Both generations are openly distributed. At launch PaliGemma was made available through GitHub, Hugging Face, Kaggle, Vertex AI Model Garden, and NVIDIA's platform, with reference integrations for JAX and Hugging Face Transformers and runnable examples in Colab and Kaggle notebooks. Google also offered cloud credits to academic researchers working with the model. [2][5]
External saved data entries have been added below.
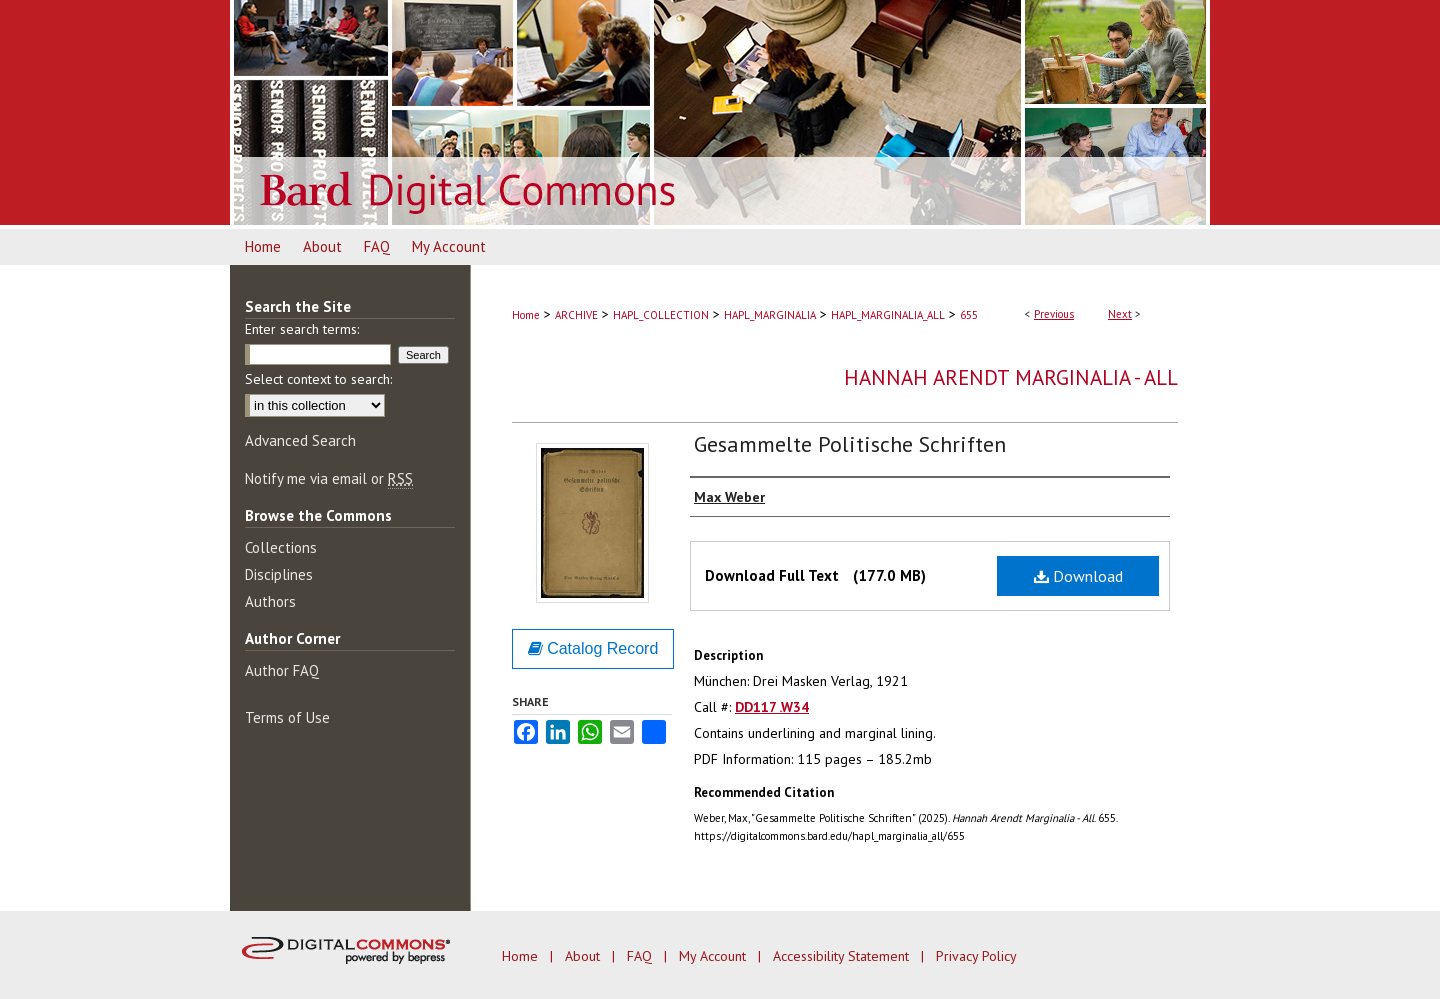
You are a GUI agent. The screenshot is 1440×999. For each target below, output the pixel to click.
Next (1120, 314)
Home (526, 315)
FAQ (641, 956)
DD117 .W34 (772, 707)
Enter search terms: (302, 329)
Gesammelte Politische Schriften (850, 444)
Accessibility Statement (843, 956)
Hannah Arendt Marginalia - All (1011, 377)
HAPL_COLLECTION (661, 315)
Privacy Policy (976, 956)
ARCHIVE (576, 315)
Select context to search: (318, 379)
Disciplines (279, 574)
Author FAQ (282, 670)
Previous (1054, 314)
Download (1078, 576)
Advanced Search (300, 440)
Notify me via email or (329, 478)
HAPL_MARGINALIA (770, 315)
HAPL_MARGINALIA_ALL (888, 315)
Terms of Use (287, 717)
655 (969, 315)
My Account (714, 956)
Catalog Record (593, 648)
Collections (281, 547)
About (584, 956)
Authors (270, 601)
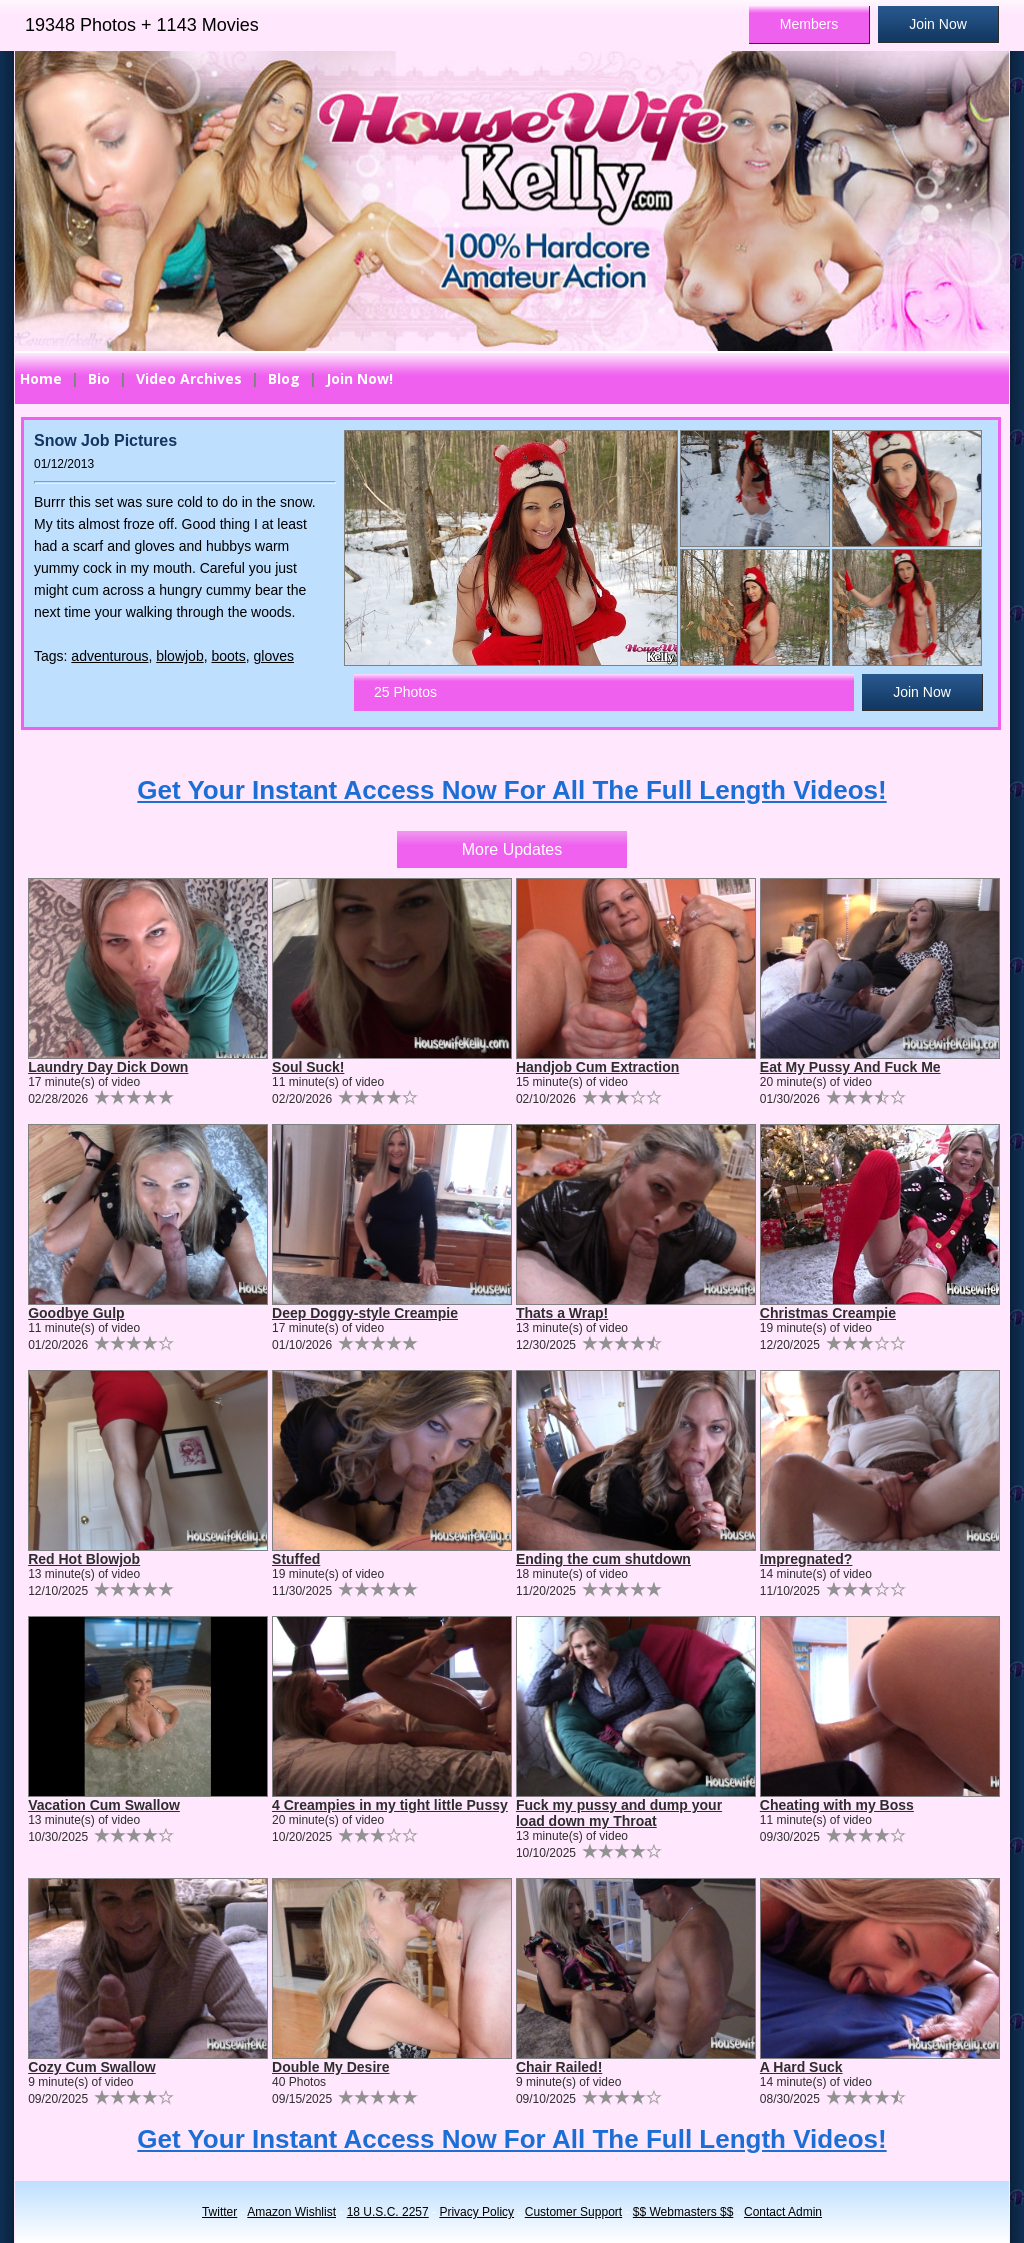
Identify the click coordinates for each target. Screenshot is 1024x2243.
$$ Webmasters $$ (683, 2212)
The weights are released under the Gemma license rather than a standard open-source license such as Apache 2.0. The terms permit redistribution, commercial use, fine-tuning, and the creation of derivative models, subject to Google's prohibited-use policy. [4] Because access on the Hugging Face Hub is gated, users must accept the Gemma license terms before downloading the checkpoints. [5] PaliGemma sits alongside other openly released Gemma derivatives such as CodeGemma, and it is distinct from Google's image-generation models like Imagen, since PaliGemma reads images and outputs text rather than generating pictures.